Redelijke termijn voor het ontvangen van een advies van de OR
april, 2012
De OR van welzijnsorganisatie Combiwel verzoekt intrekking van een besluit tot reorganisatie (LJN BW 0499). Daarbij voert de OR aan dat de bezetting van de OR wegens ziekte onvoldoende was geweest, bestuurder is tekortgeschoten in het verschaffen van informatie, de adviesaanvraag niet volledig was, de OR geen redelijke termijn heeft gekregen voor het verstrekken van advies, dat het uit te brengen advies niet meer van wezenlijke invloed kon zijn op het te nemen besluit en dat in strijd met artikel 25 lid 6 WOR het besluit niet met een maand is opgeschort.
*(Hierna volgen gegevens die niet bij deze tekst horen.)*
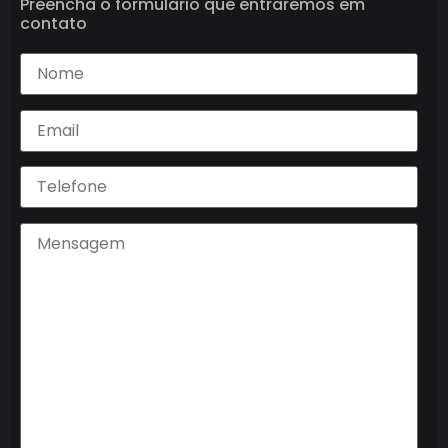
Preencha o formulário que entraremos em
contato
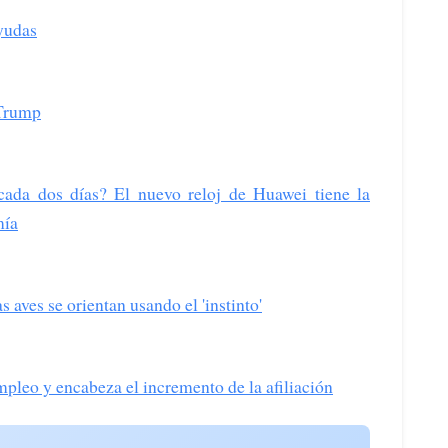
ayudas
 Trump
cada dos días? El nuevo reloj de Huawei tiene la
mía
 aves se orientan usando el 'instinto'
pleo y encabeza el incremento de la afiliación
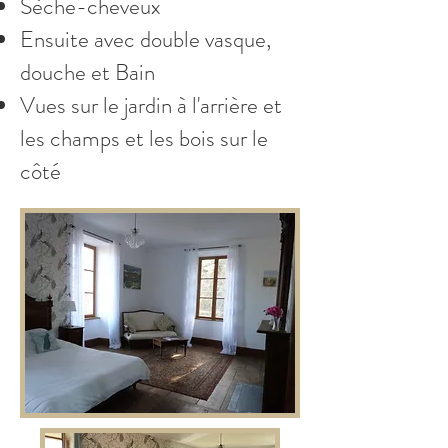
Sèche-cheveux
Ensuite avec double vasque,
douche et Bain
Vues sur le jardin à l'arrière et
les champs et les bois sur le
côté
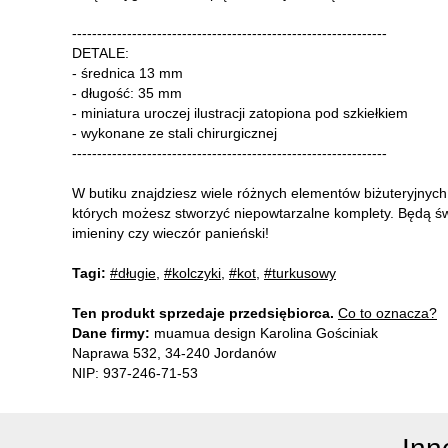
---------------------------------------------------------------
DETALE:
- średnica 13 mm
- długość: 35 mm
- miniatura uroczej ilustracji zatopiona pod szkiełkiem
- wykonane ze stali chirurgicznej
---------------------------------------------------------------
W butiku znajdziesz wiele różnych elementów biżuteryjnyc
których możesz stworzyć niepowtarzalne komplety. Będą ś
imieniny czy wieczór panieński!
Tagi:
#długie
,
#kolczyki
,
#kot
,
#turkusowy
Ten produkt sprzedaje przedsiębiorca.
Co to oznacza?
Dane firmy:
muamua design Karolina Gościniak
Naprawa 532, 34-240 Jordanów
NIP: 937-246-71-53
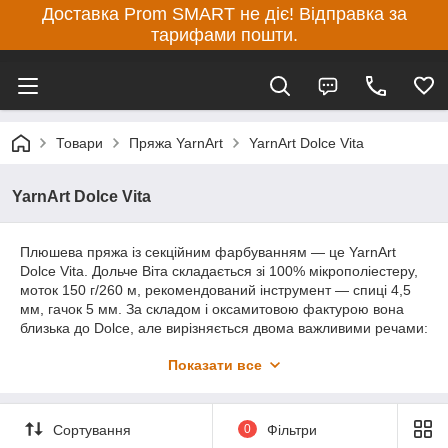
Доставка Prom SMART не діє! Відправка за
тарифами пошти.
Товари
Пряжа YarnArt
YarnArt Dolce Vita
YarnArt Dolce Vita
Плюшева пряжа із секційним фарбуванням — це YarnArt
Dolce Vita. Дольче Віта складається зі 100% мікрополіестеру,
моток 150 г/260 м, рекомендований інструмент — спиці 4,5
мм, гачок 5 мм. За складом і оксамитовою фактурою вона
близька до Dolce, але вирізняється двома важливими речами:
моток набагато більше, а фарбування секційне — плавні
Показати все
«акварельні» переходи між відтінками прямо в нитки. Готове
полотно виходить живим і багатотональним без додаткових
зусиль. Нитка м'яка, не колеться, гіпоалергенна, добре
тримає форму після прання.
Сортування
0
Фільтри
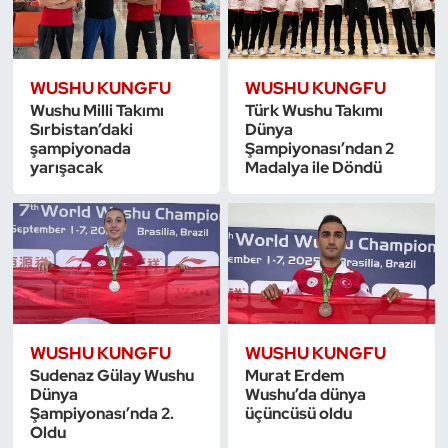
Oryantiring
Özel Sporcular
WUSHU KUNGFU
WUSHU KUNGFU
Wushu Milli Takımı
Türk Wushu Takımı
Sırbistan’daki
Dünya
Paralimpik
şampiyonada
Şampiyonası’ndan 2
yarışacak
Madalya ile Döndü
Ragbi
Satranç
Su Topu
Sualtı Sporları
WUSHU KUNGFU
WUSHU KUNGFU
Sudenaz Gülay Wushu
Murat Erdem
Tekvando
Dünya
Wushu’da dünya
Şampiyonası’nda 2.
üçüncüsü oldu
Oldu
Tenis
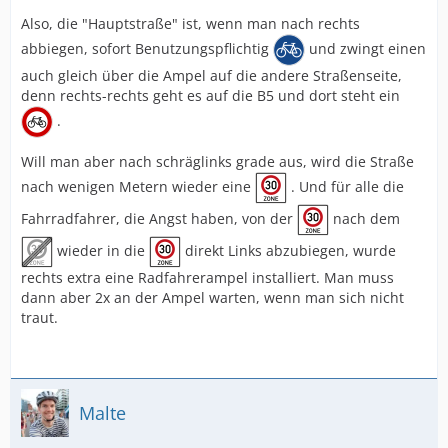
Also, die "Hauptstraße" ist, wenn man nach rechts
abbiegen, sofort Benutzungspflichtig
und zwingt einen
auch gleich über die Ampel auf die andere Straßenseite,
denn rechts-rechts geht es auf die B5 und dort steht ein
.
Will man aber nach schräglinks grade aus, wird die Straße
nach wenigen Metern wieder eine
. Und für alle die
Fahrradfahrer, die Angst haben, von der
nach dem
wieder in die
direkt Links abzubiegen, wurde
rechts extra eine Radfahrerampel installiert. Man muss
dann aber 2x an der Ampel warten, wenn man sich nicht
traut.
Malte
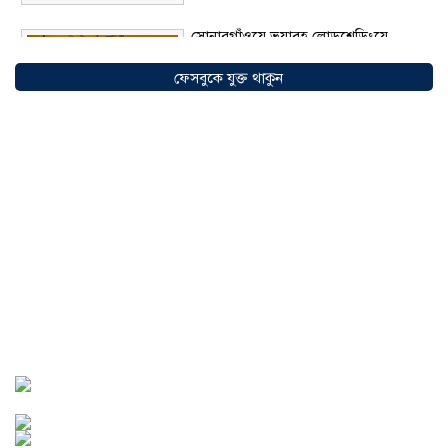
সোনারগাঁওয়ে ভয়াবহ লোডশেডিংয়ে
জনজীবন চরমভাবে বিপর্যস্ত
০৩ আগস্ট
ফেসবুকে যুক্ত থাকুন
২০২৬
আড়াইহাজারে বান্টি বাজারে ৫ গ্রাম
হেরোইনসহ যুবক গ্রেপ্তার
০৩ আগস্ট ২০২৬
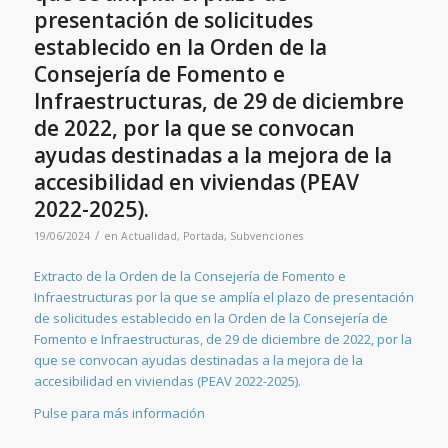
presentación de solicitudes
establecido en la Orden de la
Consejería de Fomento e
Infraestructuras, de 29 de diciembre
de 2022, por la que se convocan
ayudas destinadas a la mejora de la
accesibilidad en viviendas (PEAV
2022-2025).
/
19/06/2024
en
Actualidad
,
Portada
,
Subvenciones
Extracto de la Orden de la Consejería de Fomento e
Infraestructuras por la que se amplía el plazo de presentación
de solicitudes establecido en la Orden de la Consejería de
Fomento e Infraestructuras, de 29 de diciembre de 2022, por la
que se convocan ayudas destinadas a la mejora de la
accesibilidad en viviendas (PEAV 2022-2025).
Pulse para más información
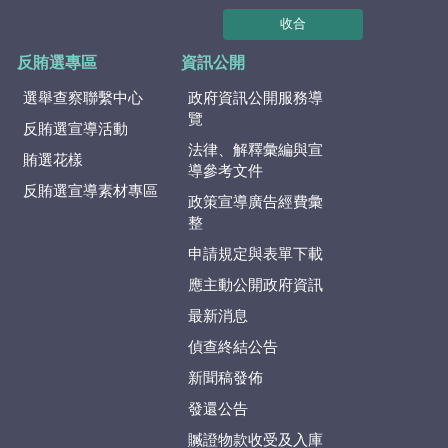
收合
反賄選專區
資訊公開
選舉查察聯繫中心
政府資訊公開服務導
覽
反賄選宣導活動
法律、解釋彙編與宣
賄選花樣
導參考文件
反賄選宣導素材專區
政策宣導廣告經費彙
整
申請規定與表單下載
應主動公開政府資訊
最新消息
偵查終結公告
新聞稿發佈
發還公告
贓證物款收受及入庫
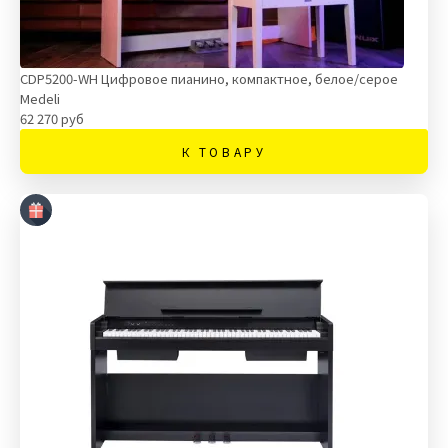
CDP5200-WH Цифровое пианино, компактное, белое/серое
Medeli
62 270 руб
К ТОВАРУ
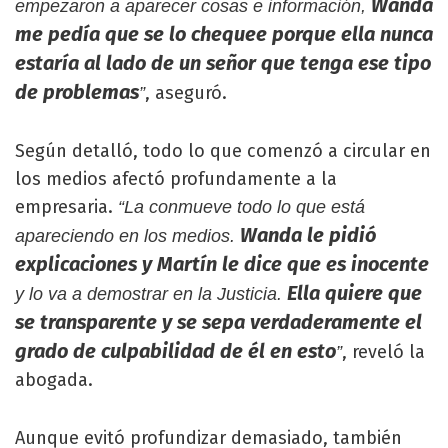
Wanda
empezaron a aparecer cosas e información,
me pedía que se lo chequee porque ella nunca
estaría al lado de un señor que tenga ese tipo
de problemas
, aseguró.
”
Según detalló, todo lo que comenzó a circular en
los medios afectó profundamente a la
empresaria.
“La conmueve todo lo que está
Wanda le pidió
apareciendo en los medios.
explicaciones y Martín le dice que es inocente
Ella quiere que
y lo va a demostrar en la Justicia.
se transparente y se sepa verdaderamente el
grado de culpabilidad de él en esto
, reveló la
”
abogada.
Aunque evitó profundizar demasiado, también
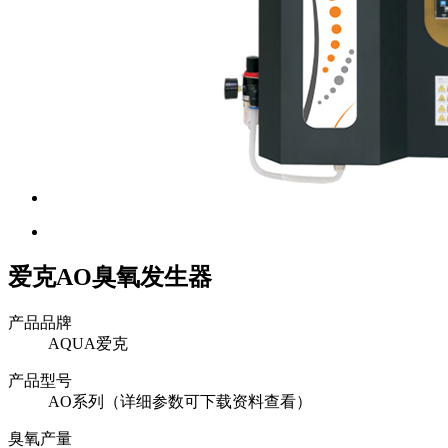
爱克AO臭氧发生器
产品品牌
AQUA爱克
产品型号
AO系列（详细参数可下载资料查看）
臭氧产量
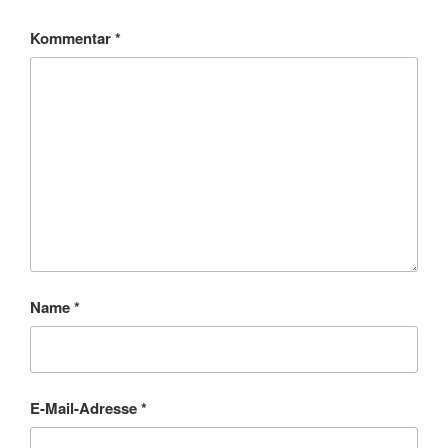
Kommentar
*
Name
*
E-Mail-Adresse
*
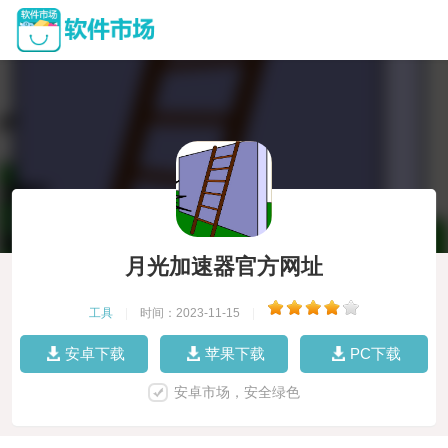
月光加速器官方网址
工具
|
时间：2023-11-15
|
安卓下载
苹果下载
PC下载
安卓市场，安全绿色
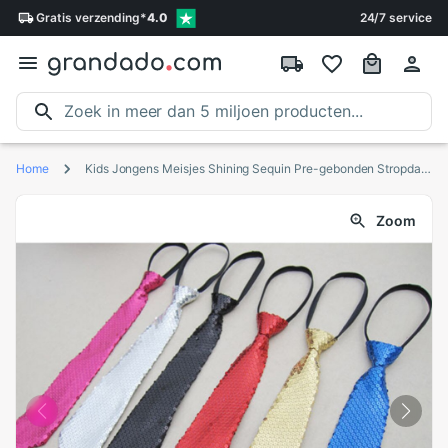
Gratis
verzending
*
4.0
24/7 service
Home
Kids Jongens Meisjes Shining Sequin Pre-gebonden Stropdas Party Kostuum Foto Prop
Zoom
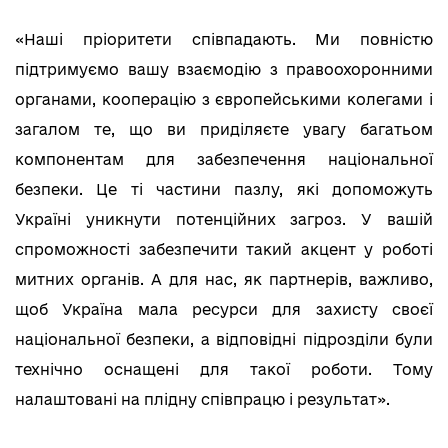
«Наші пріоритети співпадають. Ми повністю
підтримуємо вашу взаємодію з правоохоронними
органами, кооперацію з європейськими колегами і
загалом те, що ви приділяєте увагу багатьом
компонентам для забезпечення національної
безпеки. Це ті частини пазлу, які допоможуть
Україні уникнути потенційних загроз. У вашій
спроможності забезпечити такий акцент у роботі
митних органів. А для нас, як партнерів, важливо,
щоб Україна мала ресурси для захисту своєї
національної безпеки, а відповідні підрозділи були
технічно оснащені для такої роботи. Тому
налаштовані на плідну співпрацю і результат».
De Ondernemingskamer stelt dat de onderbezetting bij de OR Combiwel niet kan worden aangerekend, aangezien de OR ten aanzien van het onderhavige besluit deskundige bijstand is verleend. Verder stelt de Ondernemingskamer dat geen sprake kan zijn van onvoldoende informatieverstrekking of onvolledigheid van de adviesaanvraag, nu de OR gedurende het proces geen bezwaren en vragen hierover heeft opgebracht. Het standpunt van de OR dat zij om redenen van privacy niet in staat was om bezwaren van medewerkers aan Combiwel voor te leggen maakt dit niet anders. Ten aanzien van het gestelde ontbreken van een redelijke termijn stelt de Ondernemingskamer het volgende. In de adviesaanvraag van 2 september 2011 is voorgesteld om het voorgenomen besluit te bespreken in een overlegvergadering van 26 september 2011, waarna op korte termijn advies zou worden uitgebracht. Daarna is 3 weken uitstel verleend. Op verzoek van de OR is daarna opnieuw een uitstel verleend van dit maal 2 weken. Toen op die uiterste datum geen advies werd ontvangen, is twee werkdagen later een uitstel van 2 werkdagen verleend, waarop geen advies is gevolgd. Er is door Combiwel over deze periode meerdere malen aan de OR medegedeeld dat het voorgenomen besluit als definitief zal worden beschouwd als er geen advies wordt uitgebracht, en dat de bedrijfsvoering in het gedrang zou komen indien de besluitvorming zou worden vertraagd. De OR heeft volgens de Ondernemingskamer geen argumenten naar voren gebracht dat de gestelde termijn, ook na het bij herhaling verleende uitstel onredelijk zou zijn. De stelling van de OR dat het uit te brengen advies niet meer van wezenlijke invloed kon zijn, heeft hij niet onderbouwd, althans met een voorbeeld van een genomen maatregel die niets van doen had met het onderhavige voorgenomen besluit. Over het niet opvolgen van de opschortingstermijn op grond van artikel 25 lid 6 WOR zegt de Ondernemingskamer dat eerder wellicht de indruk is gewekt dat de bedoelde termijn niet in acht zou worden genomen, maar dat ter zitting is gebleken dat dit feitelijk wel gebeurd is.
De Ondernemingskamer wijst het verzoek van de OR af.